Se quando o Remo vinha de uma série invicta a pressão já era grande, após a eliminação precoce na Copa Verde, as cobranças sobre os meninos só fizeram aumentar. Entretanto, Josué acredita que isso é normal.
“Não tem como fugir. Você tem de fazer o trabalho interno com o jogador, passar a confiança”, afirmou. “No dia mesmo do jogo, conversei com o Gabriel. Ele é um jogador importante, lutou, brigou, mas perdeu os gols. Poderia ser herói, entrar para a história com 6 gols marcados. Hoje ele valeria R$ 5 milhões, por causa dos gols marcados. É um bom jogador”, disse o técnico.
Josué comentou também sobre a cobrança em cima do zagueiro Igor João. “Conversei também com ele. É mais experiente, já viveu outros momentos e é criticado demais. Foi infantilmente expulso e prejudicou a todos. A gente tem sempre que falar a verdade para o jogador”, destacou.

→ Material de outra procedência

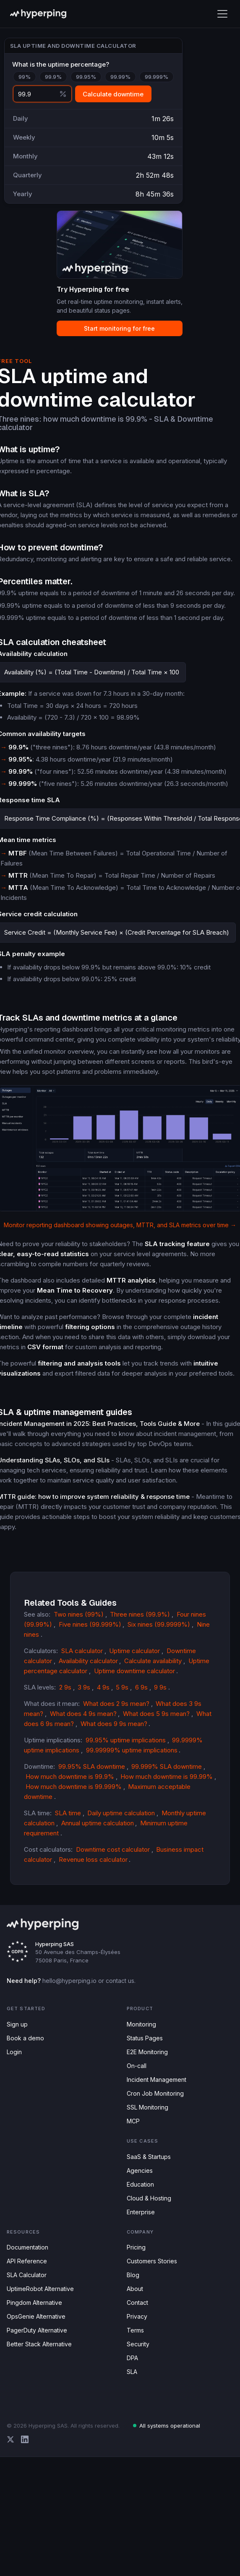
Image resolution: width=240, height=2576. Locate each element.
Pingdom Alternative (34, 2302)
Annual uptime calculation (97, 1823)
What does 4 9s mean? (83, 1714)
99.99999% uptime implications (131, 1750)
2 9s (65, 1687)
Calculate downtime (113, 94)
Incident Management (156, 2079)
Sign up (17, 2024)
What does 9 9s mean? (114, 1724)
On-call (136, 2065)
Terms (135, 2330)
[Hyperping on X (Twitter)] (10, 2439)
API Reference (27, 2261)
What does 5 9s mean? (156, 1714)
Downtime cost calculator (113, 1849)
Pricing (136, 2247)
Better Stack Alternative (39, 2344)
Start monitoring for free (119, 328)
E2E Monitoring (147, 2051)
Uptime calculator (134, 1651)
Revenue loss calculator (93, 1859)
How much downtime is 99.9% (70, 1776)
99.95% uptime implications (126, 1740)
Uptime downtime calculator (134, 1671)
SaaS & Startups (149, 2156)
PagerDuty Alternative (37, 2330)
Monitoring (141, 2024)
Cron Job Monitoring (155, 2093)
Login (14, 2051)
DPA (132, 2357)
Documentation (27, 2247)
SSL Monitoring (147, 2107)
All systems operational (166, 2425)
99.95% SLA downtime (91, 1766)
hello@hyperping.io (69, 1980)
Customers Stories (152, 2261)
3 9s (84, 1687)
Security (138, 2344)
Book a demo (25, 2038)
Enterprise (141, 2212)
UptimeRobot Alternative (40, 2288)
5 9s (122, 1687)
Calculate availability (153, 1661)
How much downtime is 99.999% (74, 1787)
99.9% (53, 76)
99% (24, 76)
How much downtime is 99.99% (166, 1776)
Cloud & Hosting (149, 2198)
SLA (132, 2371)
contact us (120, 1980)
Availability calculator (88, 1661)
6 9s (141, 1687)
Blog (133, 2274)
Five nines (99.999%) (90, 1624)
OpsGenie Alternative (36, 2316)
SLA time (68, 1813)
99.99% (120, 76)
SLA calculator (82, 1651)
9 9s (160, 1687)
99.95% (86, 76)
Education (140, 2184)
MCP (133, 2121)
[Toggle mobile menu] (222, 13)
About (135, 2288)
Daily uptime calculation (121, 1813)
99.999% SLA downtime (166, 1766)
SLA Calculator (27, 2274)
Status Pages (145, 2038)
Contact (137, 2302)
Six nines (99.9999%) (159, 1624)
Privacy (137, 2316)
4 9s (103, 1687)
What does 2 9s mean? (116, 1704)
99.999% (156, 76)
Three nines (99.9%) (140, 1614)
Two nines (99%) (79, 1614)
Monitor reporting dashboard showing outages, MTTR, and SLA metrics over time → (120, 1224)
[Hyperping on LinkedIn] (25, 2439)
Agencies (140, 2170)
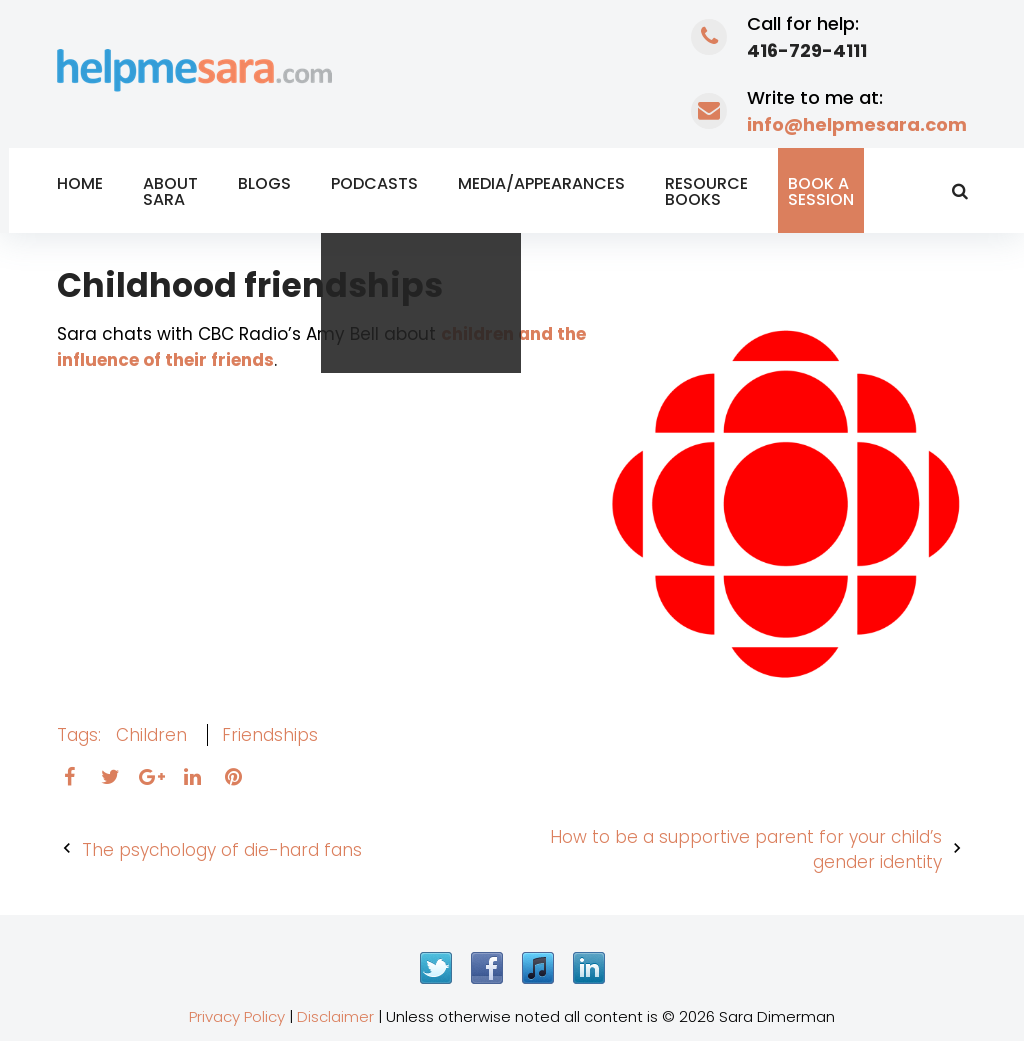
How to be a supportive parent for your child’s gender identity (746, 850)
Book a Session (821, 191)
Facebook (487, 968)
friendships (270, 735)
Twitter (436, 968)
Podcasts (374, 183)
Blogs (264, 183)
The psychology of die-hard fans (222, 850)
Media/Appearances (541, 183)
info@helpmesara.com (857, 124)
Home (80, 183)
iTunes (538, 968)
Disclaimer (335, 1016)
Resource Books (706, 191)
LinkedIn (589, 968)
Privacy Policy (237, 1016)
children (151, 735)
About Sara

O comandante acredita ainda que, pelo trabalho que vem sendo feito, este grupo de jogadores não será “queimado”, pois os garotos estão jogando bem.
“Você tem de ter tranquilidade para os meninos não serem ‘queimados’, isentando eles de culpa. Você tem jogadores experientes e eles têm de chamar a responsabilidade e assumir as suas decepções e não deixar para os garotos”, afirmou Josué.
A base do Clube do Remo, mesmo com todas as dificuldades, tem revelado alguns bons valores para a equipe principal. Porém, os jogadores ainda sofrem um pouco com a estrutura oferecida, para que cheguem aos profissionais da melhor forma possível. Como se observa, nesta temporada, os garotos do Leão têm sido bastante utilizados e é preciso cuidar para que possam dar retorno ao clube.
O diretor da base, Paulinho Araújo, conta que há um trabalho com diversos profissionais para que eles atendam aos garotos da base. “Temos o acompanhamento psicológico, para orientar essa garotada”, afirmou o dirigente, apesar de ver que há outras situações mais complicadas.
“O que é preciso entender, é que não temos o investimento necessário para que ela seja de ponta, como no eixo Sul-Sudeste. Mesmo assim, dentro das possibilidades, fazemos o máximo. No caso do Gabriel (Lima), conversei com ele, disse para levantar a cabeça. É um bom garoto, bom jogador. Para mim, naquele jogo, ele foi o melhor em campo e ainda vai dar muito fruto para o Remo”, destaca.
Com todos os acontecimentos, a base voltou a ser questionada. Paulinho destaca que nenhuma categoria de base deixa um jogador de futebol pronto. “Ele ainda precisa criar aquele lastro, treinar no profissional, fazer algumas partidas para pegar experiência. É um outro ambiente. Se ele não render, está fora. Nenhum sai pronto”, explicou.
O dirigente conta ainda que no futebol paraense há uma característica que atrapalha o crescimento de atletas da base. “Ninguém tem paciência com jogador local. Santo de casa não faz milagre. O jogador daqui, às vezes, é muito melhor que o de fora, mas não é aproveitado. É só lembrar o ano passado. Tinham uns jogadores ruins e a própria torcida tinha mais paciência, mas se fosse alguém da base, tinha de chegar e resolver”, analisou.